Real-World Effectiveness of Burosumab Versus Oral Phosphate and Active Vitamin D in Adults With X-Linked Hypophosphatemia.

In X-linked hypophosphatemia (XLH), PHEX gene variants lead to elevated FGF23 production, resulting in hypophosphatemia, osteomalacia, osteomalacia-related fractures, osteoarthritis, enthesopathy, spinal stenosis, and symptoms of pain, stiffness, and decreased physical function. Burosumab is an anti-FGF23 monoclonal antibody approved for XLH treatment.
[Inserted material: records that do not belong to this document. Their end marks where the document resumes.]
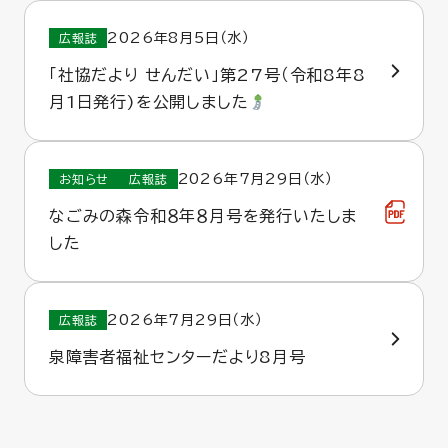
2026年8月5日（水）
広報誌
「社協だより せんだい」第27号（令和8年8
月1日発行)を公開しました
2026年7月29日（水）
お知らせ
広報誌
なごみの森令和８年８月号を発行いたしま
した
2026年7月29日（水）
広報誌
泉障害者福祉センターだより8月号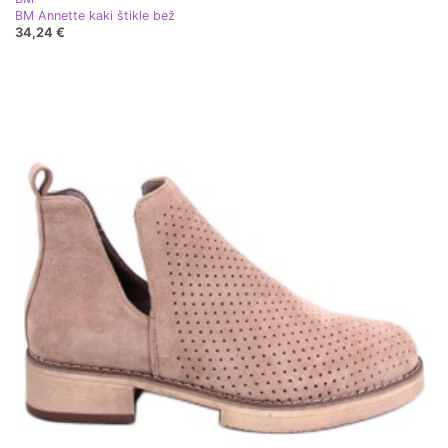
BM Annette kaki štikle bež
34,24 €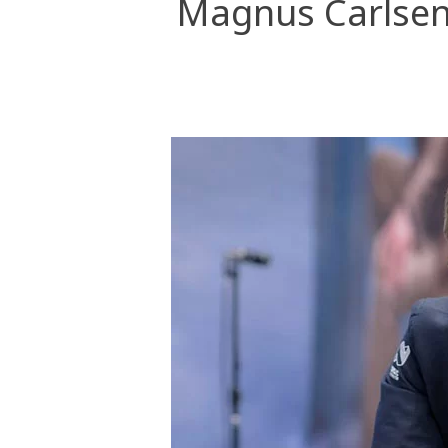
Magnus Carlsen,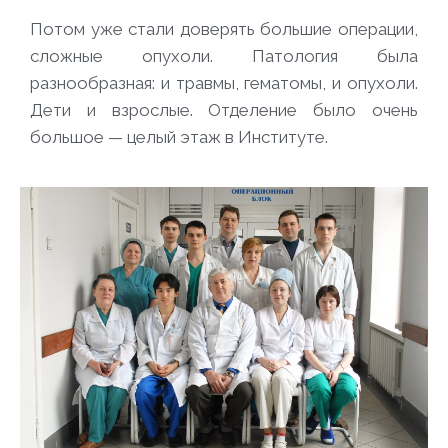
Потом уже стали доверять большие операции,
сложные опухоли. Патология была
разнообразная: и травмы, гематомы, и опухоли.
Дети и взрослые. Отделение было очень
большое — целый этаж в Институте.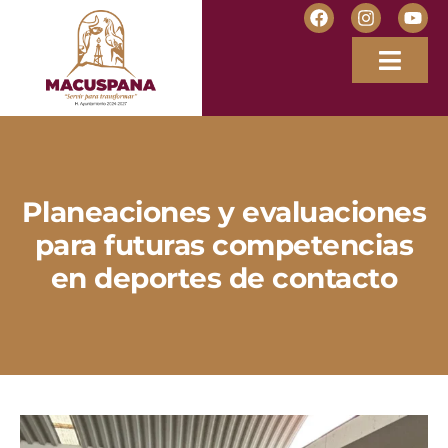
Planeaciones y evaluaciones
para futuras competencias
en deportes de contacto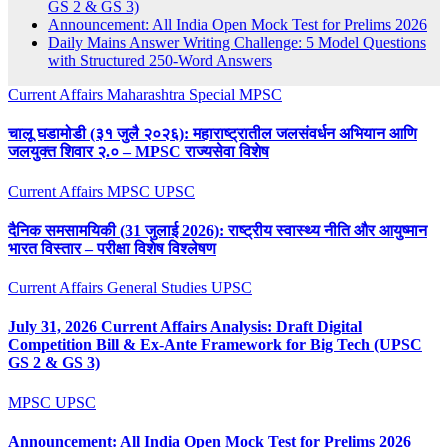
GS 2 & GS 3)
Announcement: All India Open Mock Test for Prelims 2026
Daily Mains Answer Writing Challenge: 5 Model Questions
with Structured 250-Word Answers
Current Affairs
Maharashtra Special
MPSC
चालू घडामोडी (३१ जुलै २०२६): महाराष्ट्रातील जलसंवर्धन अभियान आणि
जलयुक्त शिवार २.० – MPSC राज्यसेवा विशेष
Current Affairs
MPSC
UPSC
दैनिक समसामयिकी (31 जुलाई 2026): राष्ट्रीय स्वास्थ्य नीति और आयुष्मान
भारत विस्तार – परीक्षा विशेष विश्लेषण
Current Affairs
General Studies
UPSC
July 31, 2026 Current Affairs Analysis: Draft Digital
Competition Bill & Ex-Ante Framework for Big Tech (UPSC
GS 2 & GS 3)
MPSC
UPSC
Announcement: All India Open Mock Test for Prelims 2026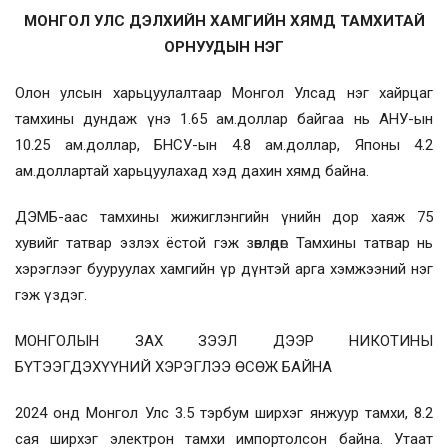
МОНГОЛ УЛС ДЭЛХИЙН ХАМГИЙН ХЯМД ТАМХИТАЙ
ОРНУУДЫН НЭГ
Олон улсын харьцуулалтаар Монгол Улсад нэг хайрцаг
тамхины дундаж үнэ 1.65 ам.доллар байгаа нь АНУ-ын
10.25 ам.доллар, БНСУ-ын 4.8 ам.доллар, Японы 4.2
ам.доллартай харьцуулахад хэд дахин хямд байна.
ДЭМБ-аас тамхины жижиглэнгийн үнийн дор хаяж 75
хувийг татвар эзлэх ёстой гэж зөвлөдөг. Тамхины татвар нь
хэрэглээг бууруулах хамгийн үр дүнтэй арга хэмжээний нэг
гэж үздэг.
МОНГОЛЫН ЗАХ ЗЭЭЛ ДЭЭР НИКОТИНЫ
БҮТЭЭГДЭХҮҮНИЙ ХЭРЭГЛЭЭ ӨСӨЖ БАЙНА
2024 онд Монгол Улс 3.5 тэрбум ширхэг янжуур тамхи, 8.2
сая ширхэг электрон тамхи импортолсон байна. Утаат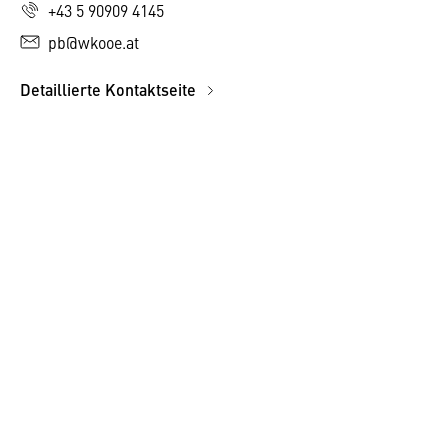
+43 5 90909 4145
pb@wkooe.at
Detaillierte Kontaktseite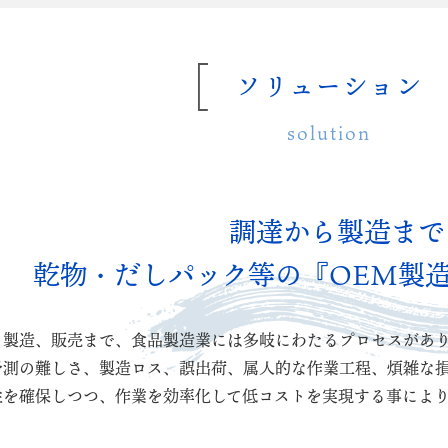
ソリューション
solution
調達から製造まで
乾物・だしパック等の『OEM製
ら製造、販売まで、食品製造業には多岐にわたるプロセスがあ
予測の難しさ、製造ロス、誤出荷、属人的な作業工程、煩雑な
性を確保しつつ、作業を効率化して低コストを実現する事によ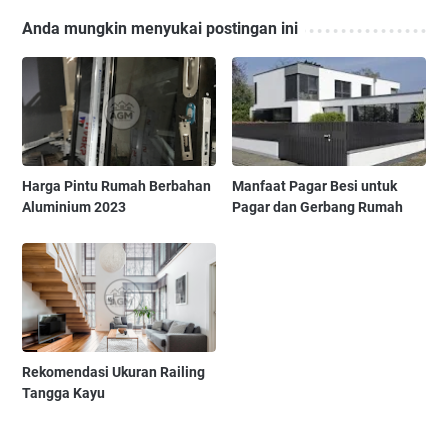
Anda mungkin menyukai postingan ini
Harga Pintu Rumah Berbahan
Manfaat Pagar Besi untuk
Aluminium 2023
Pagar dan Gerbang Rumah
Rekomendasi Ukuran Railing
Tangga Kayu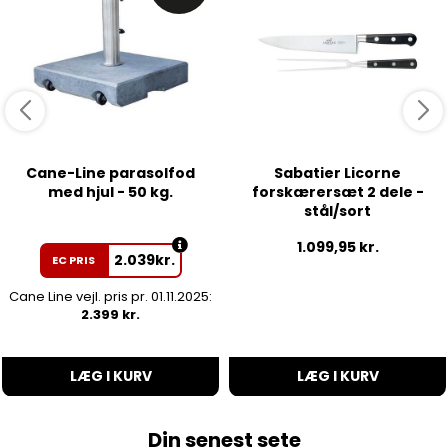
Cane-Line parasolfod
Sabatier Licorne
med hjul - 50 kg.
forskærersæt 2 dele -
stål/sort
1.099,95
kr.
2.039
kr.
EC PRIS
Cane Line vejl. pris pr. 01.11.2025:
2.399 kr.
LÆG I KURV
LÆG I KURV
Din senest sete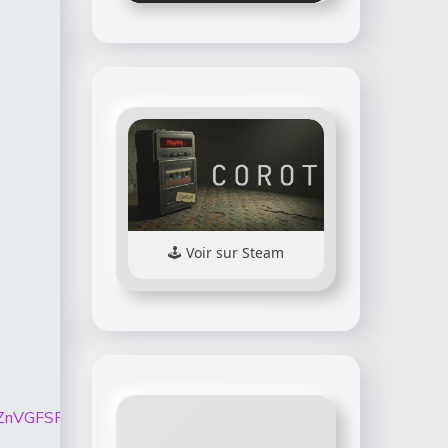
Voir sur Steam
KTWg0c0ZnVGFSRGZGUFdaMVQxY0FGYzN5aWh5V1F2QjVTaF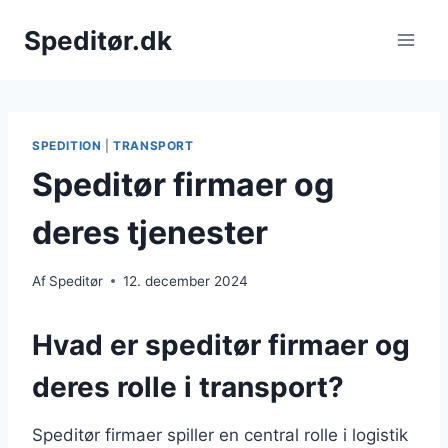
Fortsæt
Speditør.dk
til
indhold
SPEDITION
|
TRANSPORT
Speditør firmaer og
deres tjenester
Af
Speditør
12. december 2024
Hvad er speditør firmaer og
deres rolle i transport?
Speditør firmaer spiller en central rolle i logistik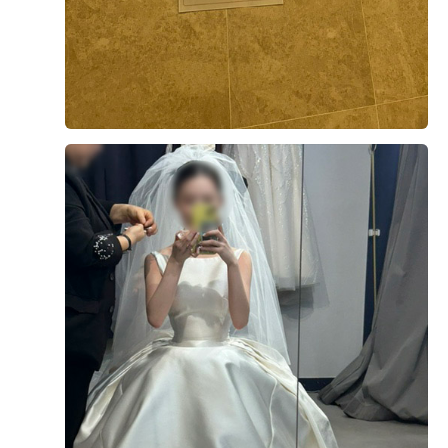
매우 만족스럽게 더 베니르 를 계약하면서~~ 이제 본식이
딱 10일 남았네요 ㅎㅎ 계약은 작년에 했지만 늦게 나마 후
기 올려보고자 합니다. 안산에 거주하면서 예식장이 많지
는 않아서 어디가 좋을지 고민이 많았지만 더 베니르 단독
홀을 보면서 고민이 싹 사라졌어요 ㅎ 천장도 낮지 않고 깔
더 보기
끔하면서 무엇보다 버진로드가 너무 이뻤어요!!! 버진로드
중간에 이벤트홀 또한 있어서 그 가운데서 생각했던 포즈
0
후기가 도움이 되었나요?
나 사진이 기대가 될 만큼 행복한 상상이 많이 가는 웨딩홀
이었어요!! 물론 버진로드 뿐만 아니라 신부대기실이 홀 2
층에 있는데 통창으로도 되어있고 안에서 사진이 정말 잘
나올 것만 같은 미니 웨딩홀 느낌이었어요 ㅎ 또한 친인척
함희빈, 여건녕
계약후기
들을 위한 VIP라운지도 따로 마련되어 있고 워낙 천장도 높
2025-09-08
87명 읽음
고 단독홀이다 보니 넓으면서도 답답한 느낌이 하나도 들
지도 않아서 너무 좋았어요!! 계약하면서도 당일 계약으로
해주신 서비스도 너무 괜찮았고 무엇보다 친절하게 상담해
주셔서 너무 만족스러웠습니다 ㅎ 이제 본식이 얼마 안 남
아서 최종 점검 때도 방문 하였는데 친절하게 필요한 부분
+1
그리고 더베니르 자체 BGM 및 음악이 너무 만족스러웠습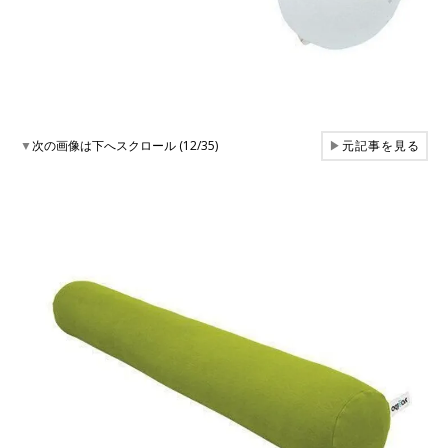
▼
次の画像は下へスクロール (12/35)
▶
元記事を見る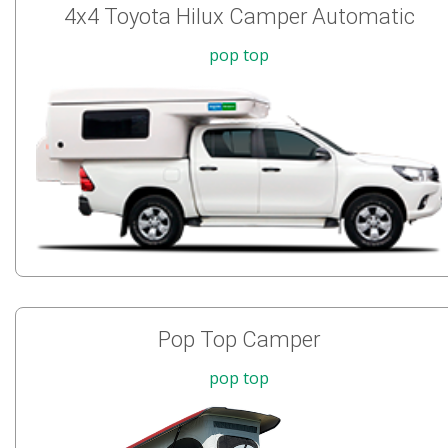
4x4 Toyota Hilux Camper Automatic
pop top
Pop Top Camper
pop top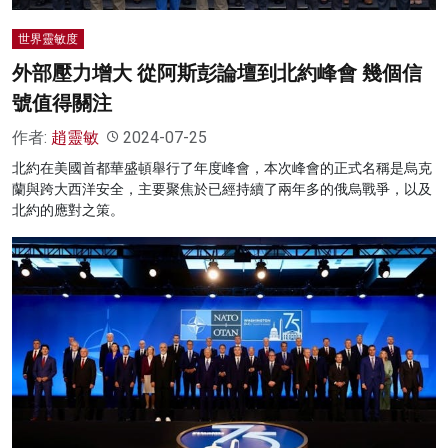
世界靈敏度
外部壓力增大 從阿斯彭論壇到北約峰會 幾個信
號值得關注
作者:
趙靈敏
2024-07-25
北約在美國首都華盛頓舉行了年度峰會，本次峰會的正式名稱是烏克
蘭與跨大西洋安全，主要聚焦於已經持續了兩年多的俄烏戰爭，以及
北約的應對之策。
Randomized studies comparing oral phosphate/active vitamin D (Pi/D) to burosumab in adults are lacking. This analysis, which utilized real-world data from the prospective, Americas-based XLH Disease Monitoring Program (NCT03651505), evaluated the effectiveness of burosumab versus Pi/D, based on changes from baseline to the year 1 visit in serum phosphate, 1,25-dihydroxyvitamin D (1,25[OH]2D), parathyroid hormone (PTH), Western Ontario and McMaster Universities Osteoarthritis Index (WOMAC) scores, Patient-Reported Outcomes Measurement Information System Physical Function (PROMIS PF), and Timed Up and Go (TUG) performance outcome. 2 cohorts of adults with XLH who either began burosumab between baseline and the year 1 visit (n = 65) or were on Pi/D (n = 74) at study entry and did not receive burosumab were included. Inverse probability of treatment weighting was employed to adjust for potential confounding due to baseline cohort differences. At the year 1 visit, mean (standard error) change from baseline was significant for burosumab versus Pi/D in serum phosphate (0.78 [0.08] vs 0.15 [0.14] mg/dL; p < .001), 1,25(OH)2D (19.41 [3.39] vs 5.49 [3.43] pg/mL; p = .011), PTH (-13.82 [5.00] vs 11.79 [8.10] pg/mL; p = .006), WOMAC pain (-7.50 [2.34] vs 4.47 [3.23]; p = .004), WOMAC physical function (-5.68 [1.96] vs 6.77 [4.85]; p = .006), and WOMAC total (-7.78 [2.06] vs 3.15 [3.37]; p = .005) scores, PROMIS PF (1.51 [0.73] vs -1.64 [1.11], p = .018), and TUG (-1.19 [0.42] vs 0.55 [0.43] seconds, p = .011). A trend towards improved WOMAC stiffness was observed for burosumab (-10.16 [2.85] vs -1.79 [3.68]; p = .086). In this real-world analysis of adults with XLH, burosumab treatment was associated with improved biochemical parameters, pain, physical function, and mobility compared with Pi/D.